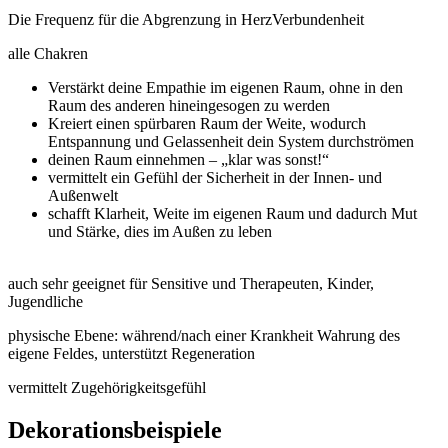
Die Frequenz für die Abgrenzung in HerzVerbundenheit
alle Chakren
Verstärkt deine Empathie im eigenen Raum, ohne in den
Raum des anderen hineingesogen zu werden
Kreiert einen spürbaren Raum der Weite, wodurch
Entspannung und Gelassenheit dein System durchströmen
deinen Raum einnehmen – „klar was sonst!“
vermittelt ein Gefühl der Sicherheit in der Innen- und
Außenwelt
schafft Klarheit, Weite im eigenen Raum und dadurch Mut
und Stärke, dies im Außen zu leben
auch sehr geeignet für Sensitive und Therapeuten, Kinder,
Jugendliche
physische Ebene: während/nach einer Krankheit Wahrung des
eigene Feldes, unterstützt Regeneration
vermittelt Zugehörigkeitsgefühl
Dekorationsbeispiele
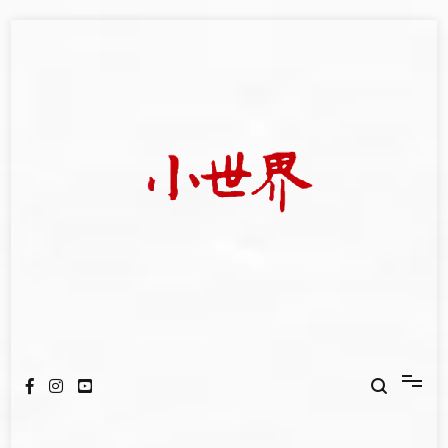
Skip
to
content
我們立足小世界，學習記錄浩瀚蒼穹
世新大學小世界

* * *

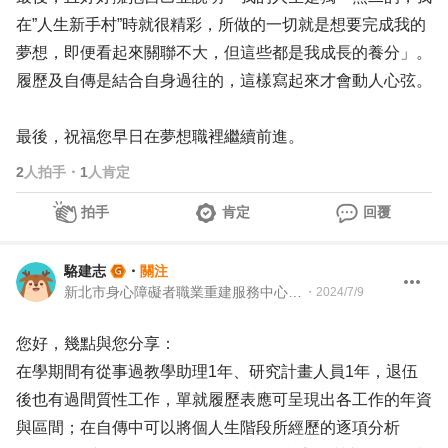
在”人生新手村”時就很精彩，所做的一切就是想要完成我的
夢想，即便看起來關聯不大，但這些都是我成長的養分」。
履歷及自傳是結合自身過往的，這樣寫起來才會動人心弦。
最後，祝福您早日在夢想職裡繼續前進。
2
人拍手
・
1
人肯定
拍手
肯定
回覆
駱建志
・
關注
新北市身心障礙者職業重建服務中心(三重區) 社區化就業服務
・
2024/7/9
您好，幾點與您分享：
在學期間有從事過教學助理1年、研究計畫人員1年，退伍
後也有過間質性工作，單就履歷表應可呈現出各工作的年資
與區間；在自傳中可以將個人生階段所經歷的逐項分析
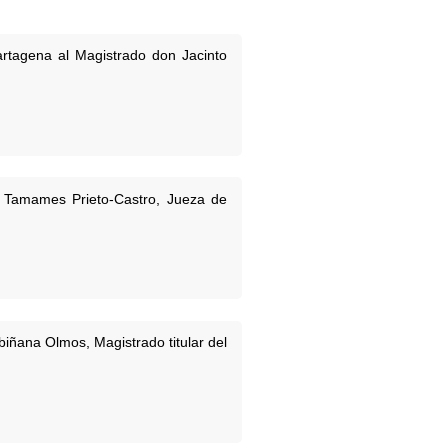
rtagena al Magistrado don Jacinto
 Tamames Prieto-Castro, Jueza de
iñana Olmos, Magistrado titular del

...

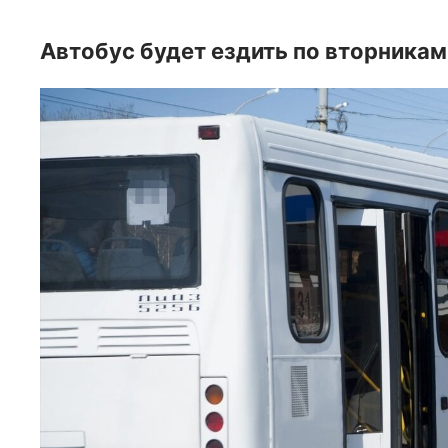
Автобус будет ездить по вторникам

YOUR OBJECTIVE: Set down, from the entries above, exactly the lines from the one with "Die Frequenz für" up to and including the one with "Jugendliche", and no other lines.

ANSWER:
Die Frequenz für die Abgrenzung in HerzVerbundenheit
alle Chakren
Verstärkt deine Empathie im eigenen Raum, ohne in den
Raum des anderen hineingesogen zu werden
Kreiert einen spürbaren Raum der Weite, wodurch
Entspannung und Gelassenheit dein System durchströmen
deinen Raum einnehmen – „klar was sonst!“
vermittelt ein Gefühl der Sicherheit in der Innen- und
Außenwelt
schafft Klarheit, Weite im eigenen Raum und dadurch Mut
und Stärke, dies im Außen zu leben
auch sehr geeignet für Sensitive und Therapeuten, Kinder,
Jugendliche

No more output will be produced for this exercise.